Design and construction
- Architect: WilkinsonEyre
- Structural engineer: Arup Group
- Services engineer: Arup Group
- Main contractor: ISG

= City Hall, London =

Headquarters of the Greater London Authority

City Hall, in the London Borough of Newham in east London, is the headquarters of the Greater London Authority (GLA), the regional government for Greater London. It replaced the previous City Hall, in Southwark in 2022. The building opened in 2012 and was previously an exhibition centre for sustainable architecture, known as The Crystal. Built and opened by Siemens, it was the first building in the world to reach the highest sustainability award levels in LEED and BREEAM. It was bought by the GLA in 2019 for the London Docklands redevelopment project.

The building is situated next to the redeveloped Royal Victoria Dock in Canning Town. The northern terminus of the London cable car, and Royal Victoria station, the Docklands Light Railway and Custom House railway station on the Elizabeth line are within walking distance.

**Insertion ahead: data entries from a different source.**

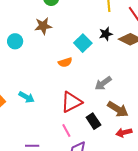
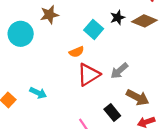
cyan circle: (15, 41) -> (21, 34), size x1.5
red triangle: (71, 102) -> (89, 75), moved

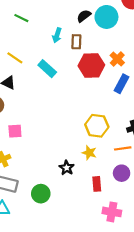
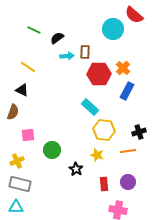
black semicircle: (84, 16) -> (57, 38), moved
cyan arrow: (57, 35) -> (67, 56), moved, turned -112
cyan rectangle: (47, 69) -> (90, 107), moved
purple circle: (122, 173) -> (128, 182), moved
green circle: (41, 194) -> (52, 150), moved

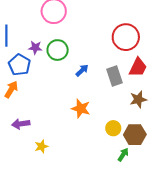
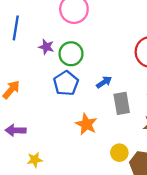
blue pentagon: (19, 65) -> (66, 83), moved
blue arrow: (82, 70) -> (104, 82), moved
gray rectangle: (115, 76) -> (122, 103), moved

It is close to London City Airport.

==History==
===Exhibition and conference centre===
The Crystal was built as a key part of the Green Enterprise District policy of the London Development Agency.

The building was designed by Perkins+Will (fit-out, design leader) and Wilkinson Eyre Architects (shell and core), with Arup Group who were the building and civil engineers, and Townshend Landscape Architects who designed the public realm. Event Communications were the exhibition designers, responsible for the interpretive planning, exhibition design and creative direction, graphic design, media direction and construction management for the exhibition spaces. The building was the first to achieve the highest sustainable building accolades, platinum and outstanding respectively, from the world's two leading accreditation bodies, LEED and BREEAM.

When it opened, the Crystal contained a permanent exhibition about sustainable development, and was owned and operated by Siemens. In 2016, Siemens sold the building to the GLA, who acquired it to use as a base for the Mayor of London's £3.5bn project to regenerate the Royal Docks. After Siemens vacated the building in 2019, it was used by the Royal Docks regeneration team but large parts of the building remained empty.

===City Hall===
In June 2020, the Mayor of London Sadiq Khan announced that he was consulting on relocating the headquarters of the GLA from City Hall in Southwark to The Crystal in order to save £55 million for the GLA over the course of five years. The decision was confirmed on 3 November 2020; Newham Borough Council gave permission for a change of use for the building in December 2020. The move was completed in the third week of January 2022, delayed from the previous planned opening date in December 2021. The building was renamed "City Hall" in December 2021.

==Architecture==
The entire site is 18,000 sqm in size and the surrounding landscape was designed to be a sustainable urban landscape to help encourage a shift in the social ideology, making 'sustainability' more attractive and allowing people to participate in social activities within the site, which includes local food programmes and community gardens to help foster this principle.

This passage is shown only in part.